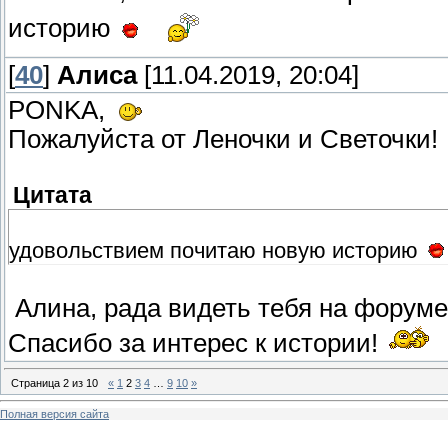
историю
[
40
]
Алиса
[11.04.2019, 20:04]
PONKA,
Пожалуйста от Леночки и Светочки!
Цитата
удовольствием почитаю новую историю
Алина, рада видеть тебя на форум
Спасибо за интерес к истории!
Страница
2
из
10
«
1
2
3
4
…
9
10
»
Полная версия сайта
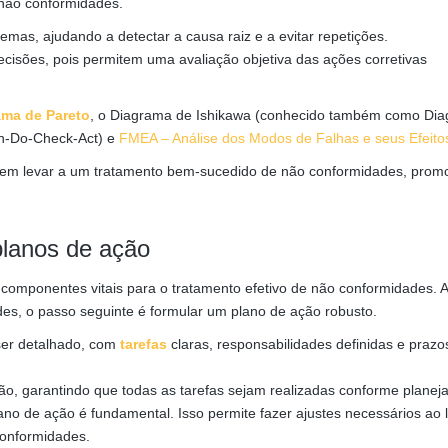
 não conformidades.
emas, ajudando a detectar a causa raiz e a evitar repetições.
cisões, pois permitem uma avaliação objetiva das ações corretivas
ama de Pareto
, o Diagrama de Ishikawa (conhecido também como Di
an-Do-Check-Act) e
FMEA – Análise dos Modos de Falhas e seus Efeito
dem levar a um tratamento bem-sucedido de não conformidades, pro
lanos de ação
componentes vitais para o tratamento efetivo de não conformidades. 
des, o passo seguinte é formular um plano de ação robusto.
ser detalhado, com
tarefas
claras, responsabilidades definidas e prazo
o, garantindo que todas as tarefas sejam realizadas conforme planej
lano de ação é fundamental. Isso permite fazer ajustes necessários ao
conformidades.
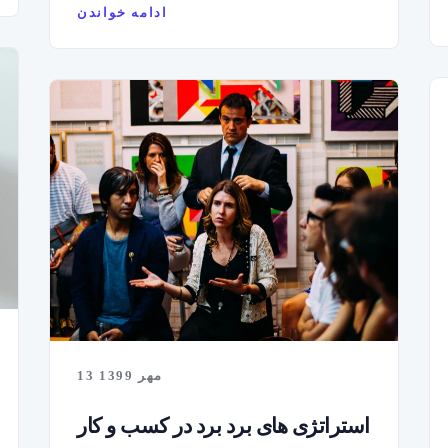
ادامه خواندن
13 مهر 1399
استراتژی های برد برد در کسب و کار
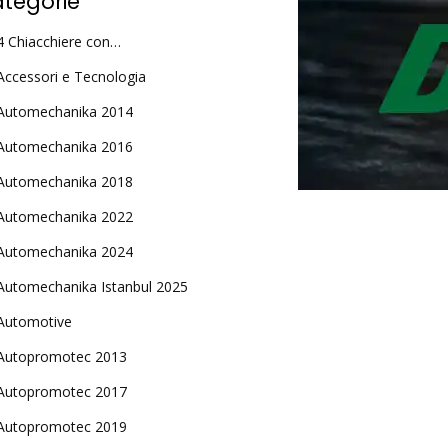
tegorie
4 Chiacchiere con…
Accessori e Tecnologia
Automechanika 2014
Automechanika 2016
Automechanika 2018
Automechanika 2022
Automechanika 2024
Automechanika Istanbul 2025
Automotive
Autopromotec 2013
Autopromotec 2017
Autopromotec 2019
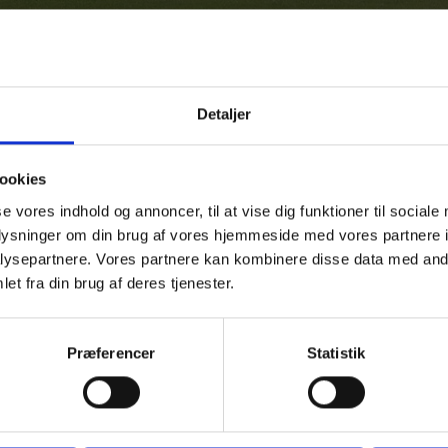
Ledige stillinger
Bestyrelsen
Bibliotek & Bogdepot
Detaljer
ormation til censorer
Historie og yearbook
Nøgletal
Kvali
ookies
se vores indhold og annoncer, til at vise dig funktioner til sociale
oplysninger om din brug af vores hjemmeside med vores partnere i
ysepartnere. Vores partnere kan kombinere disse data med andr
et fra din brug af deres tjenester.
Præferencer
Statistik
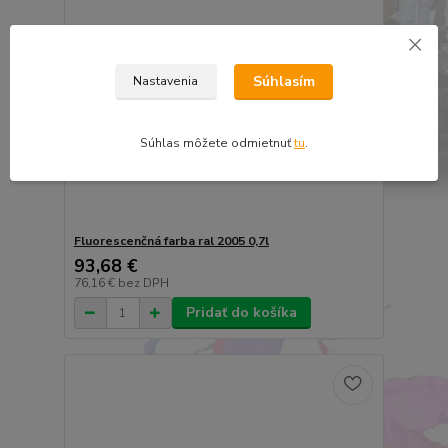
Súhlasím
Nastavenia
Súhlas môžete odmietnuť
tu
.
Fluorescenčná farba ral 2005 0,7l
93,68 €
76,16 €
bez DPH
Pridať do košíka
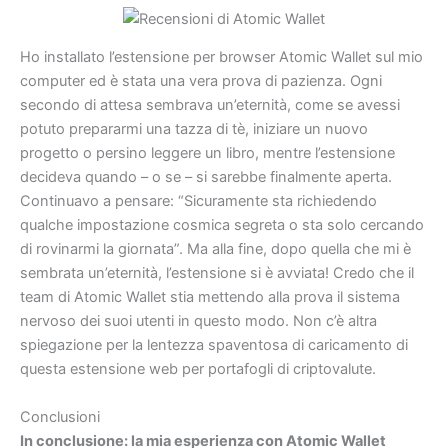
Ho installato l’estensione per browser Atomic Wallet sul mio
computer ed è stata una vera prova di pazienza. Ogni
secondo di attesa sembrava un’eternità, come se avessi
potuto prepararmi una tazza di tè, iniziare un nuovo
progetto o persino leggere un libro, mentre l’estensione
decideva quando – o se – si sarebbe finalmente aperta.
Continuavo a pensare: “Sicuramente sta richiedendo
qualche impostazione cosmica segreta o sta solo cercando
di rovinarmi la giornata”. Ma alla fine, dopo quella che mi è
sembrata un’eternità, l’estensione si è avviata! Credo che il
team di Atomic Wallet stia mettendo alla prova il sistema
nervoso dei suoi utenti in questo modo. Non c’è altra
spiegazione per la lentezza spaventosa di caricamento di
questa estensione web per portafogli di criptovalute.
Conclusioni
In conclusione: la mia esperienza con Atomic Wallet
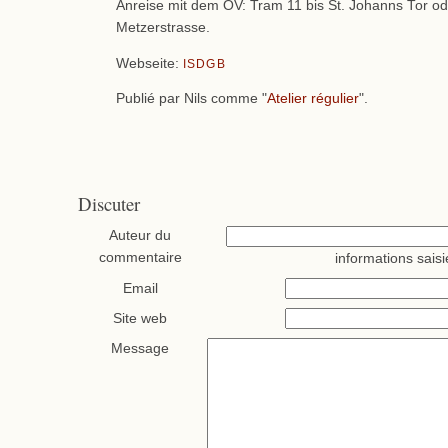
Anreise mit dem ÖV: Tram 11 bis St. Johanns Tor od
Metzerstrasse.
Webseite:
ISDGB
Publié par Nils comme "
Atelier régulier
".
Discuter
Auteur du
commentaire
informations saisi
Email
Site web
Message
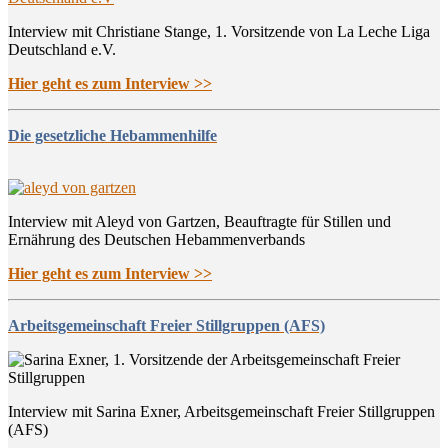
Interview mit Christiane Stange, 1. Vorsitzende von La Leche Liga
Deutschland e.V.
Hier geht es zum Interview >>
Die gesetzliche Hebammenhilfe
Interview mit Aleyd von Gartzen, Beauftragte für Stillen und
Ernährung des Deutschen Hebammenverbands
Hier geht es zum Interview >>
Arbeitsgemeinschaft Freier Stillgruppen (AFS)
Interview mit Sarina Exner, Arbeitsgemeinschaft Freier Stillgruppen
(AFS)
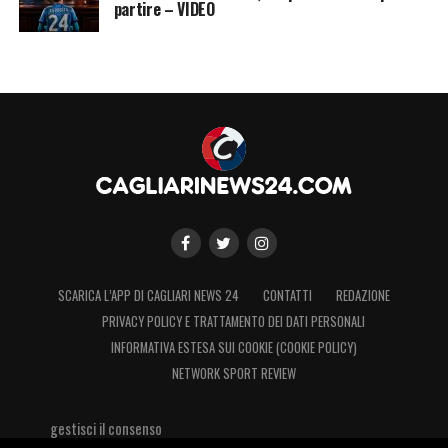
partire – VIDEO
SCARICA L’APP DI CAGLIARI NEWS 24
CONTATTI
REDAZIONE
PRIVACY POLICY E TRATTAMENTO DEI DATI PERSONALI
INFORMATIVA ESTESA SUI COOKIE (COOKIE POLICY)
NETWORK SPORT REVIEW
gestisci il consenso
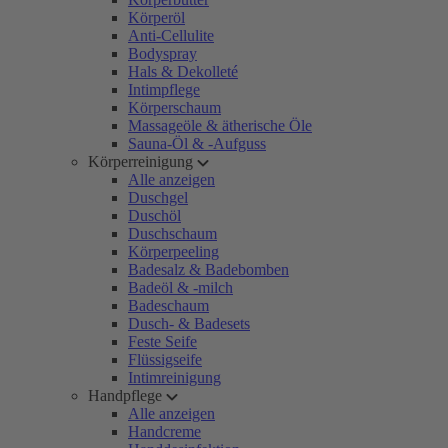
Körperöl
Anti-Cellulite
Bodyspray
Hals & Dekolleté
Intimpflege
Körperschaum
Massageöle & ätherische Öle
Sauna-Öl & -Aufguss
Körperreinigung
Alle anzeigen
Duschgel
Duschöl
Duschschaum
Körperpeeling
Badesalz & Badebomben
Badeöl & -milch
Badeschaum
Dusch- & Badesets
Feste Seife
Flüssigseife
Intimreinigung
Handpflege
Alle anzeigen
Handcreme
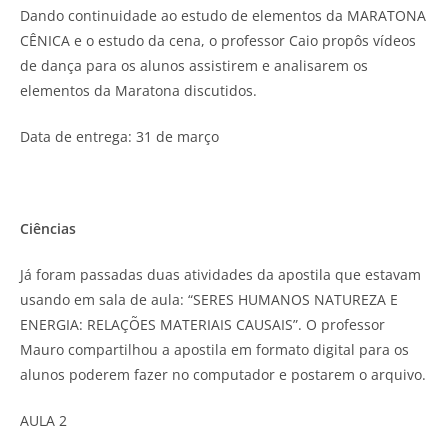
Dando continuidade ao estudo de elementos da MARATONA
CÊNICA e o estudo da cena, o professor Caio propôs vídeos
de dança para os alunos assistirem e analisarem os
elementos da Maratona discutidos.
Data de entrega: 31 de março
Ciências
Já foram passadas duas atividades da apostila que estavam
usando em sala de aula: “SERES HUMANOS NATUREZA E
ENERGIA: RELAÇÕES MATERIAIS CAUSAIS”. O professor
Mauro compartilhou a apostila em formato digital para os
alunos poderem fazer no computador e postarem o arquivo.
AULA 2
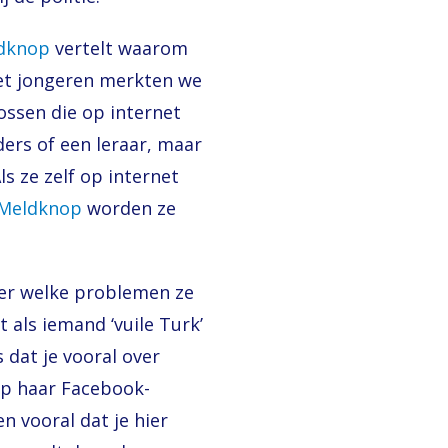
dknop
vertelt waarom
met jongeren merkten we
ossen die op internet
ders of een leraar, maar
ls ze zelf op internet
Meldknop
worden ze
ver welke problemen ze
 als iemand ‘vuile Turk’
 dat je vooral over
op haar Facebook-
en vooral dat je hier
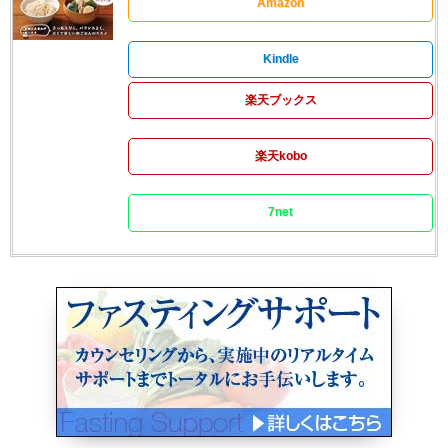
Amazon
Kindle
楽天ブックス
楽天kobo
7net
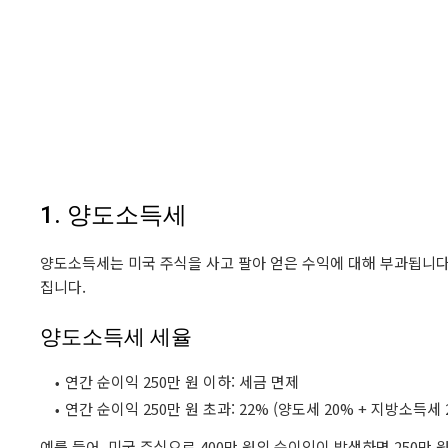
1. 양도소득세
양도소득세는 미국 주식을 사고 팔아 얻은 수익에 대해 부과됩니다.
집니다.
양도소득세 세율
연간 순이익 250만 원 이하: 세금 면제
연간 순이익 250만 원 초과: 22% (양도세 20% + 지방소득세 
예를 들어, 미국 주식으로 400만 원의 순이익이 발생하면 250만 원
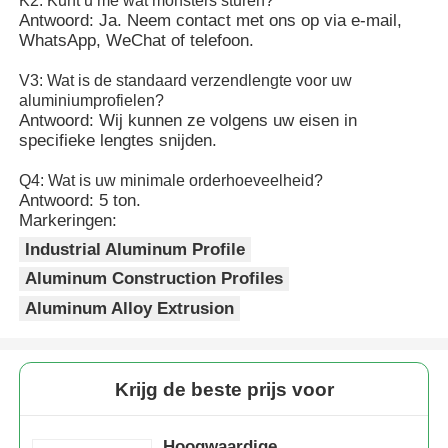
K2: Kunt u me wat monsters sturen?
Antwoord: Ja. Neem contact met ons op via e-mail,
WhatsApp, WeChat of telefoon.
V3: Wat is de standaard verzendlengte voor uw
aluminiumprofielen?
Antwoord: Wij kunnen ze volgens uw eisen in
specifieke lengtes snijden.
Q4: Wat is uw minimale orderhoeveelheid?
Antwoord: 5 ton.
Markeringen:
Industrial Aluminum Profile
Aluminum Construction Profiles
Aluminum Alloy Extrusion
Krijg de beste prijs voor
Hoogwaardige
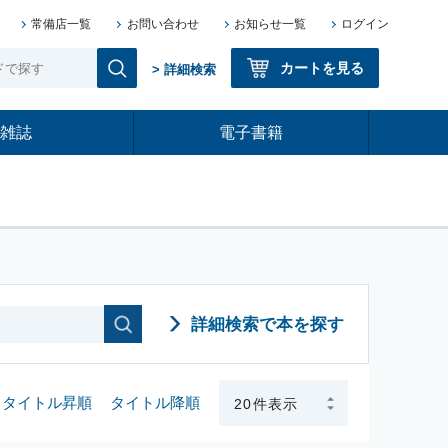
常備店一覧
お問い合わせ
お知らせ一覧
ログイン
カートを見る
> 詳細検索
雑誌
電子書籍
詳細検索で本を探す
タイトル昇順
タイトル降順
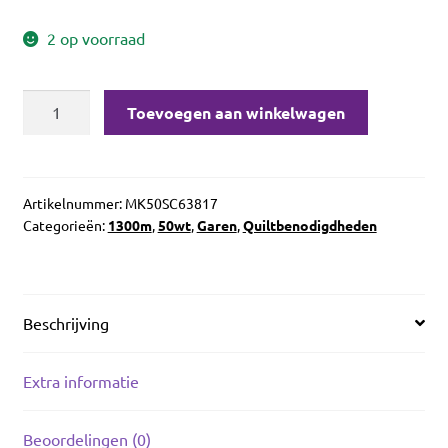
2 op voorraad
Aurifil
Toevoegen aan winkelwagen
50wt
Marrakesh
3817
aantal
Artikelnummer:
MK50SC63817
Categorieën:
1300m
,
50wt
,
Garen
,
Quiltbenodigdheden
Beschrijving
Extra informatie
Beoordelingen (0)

+ + + + +

**Directions:** Copy back, word for word, every line between the top of the material above and the line that contains "potuto prepararmi una", both included, without any pictures.

**Written answer:**
историю
[
40
]
Алиса
[11.04.2019, 20:04]
PONKA,
Пожалуйста от Леночки и Светочки!
Цитата
удовольствием почитаю новую историю
Алина, рада видеть тебя на форум
Спасибо за интерес к истории!
Страница
2
из
10
«
1
2
3
4
…
9
10
»
Полная версия сайта
 não conformidades.
emas, ajudando a detectar a causa raiz e a evitar repetições.
cisões, pois permitem uma avaliação objetiva das ações corretivas
ama de Pareto
, o Diagrama de Ishikawa (conhecido também como Di
an-Do-Check-Act) e
FMEA – Análise dos Modos de Falhas e seus Efeito
dem levar a um tratamento bem-sucedido de não conformidades, pro
lanos de ação
componentes vitais para o tratamento efetivo de não conformidades. 
des, o passo seguinte é formular um plano de ação robusto.
ser detalhado, com
tarefas
claras, responsabilidades definidas e prazo
o, garantindo que todas as tarefas sejam realizadas conforme planej
lano de ação é fundamental. Isso permite fazer ajustes necessários ao
conformidades.
ادامه خواندن
13 مهر 1399
استراتژی های برد برد در کسب و کار
tegorie
4 Chiacchiere con…
Accessori e Tecnologia
Automechanika 2014
Automechanika 2016
Automechanika 2018
Automechanika 2022
Automechanika 2024
Automechanika Istanbul 2025
Automotive
Autopromotec 2013
Autopromotec 2017
Autopromotec 2019
Ledige stillinger
Bestyrelsen
Bibliotek & Bogdepot
Detaljer
ormation til censorer
Historie og yearbook
Nøgletal
Kvali
ookies
se vores indhold og annoncer, til at vise dig funktioner til sociale
oplysninger om din brug af vores hjemmeside med vores partnere i
ysepartnere. Vores partnere kan kombinere disse data med andr
et fra din brug af deres tjenester.
Præferencer
Statistik
Súhlasím
Nastavenia
Súhlas môžete odmietnuť
tu
.
Fluorescenčná farba ral 2005 0,7l
93,68 €
76,16 €
bez DPH
Pridať do košíka
Ho installato l’estensione per browser Atomic Wallet sul mio
computer ed è stata una vera prova di pazienza. Ogni
secondo di attesa sembrava un’eternità, come se avessi
potuto prepararmi una tazza di tè, iniziare un nuovo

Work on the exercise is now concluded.